> _WHAT THE EXERCISE ASKS_: What you return should be each line of the data containing the string "wayback".

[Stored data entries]
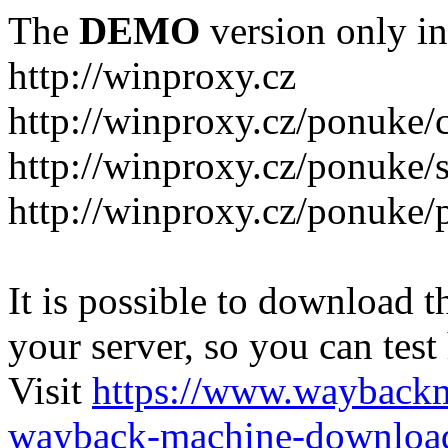
The
DEMO
version only in
http://winproxy.cz
http://winproxy.cz/ponuke/
http://winproxy.cz/ponuke/
http://winproxy.cz/ponuke/
It is possible to download th
your server, so you can test
Visit
https://www.wayback
wayback-machine-download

> _ANSWER BOX_:
https://www.wayback
wayback-machine-download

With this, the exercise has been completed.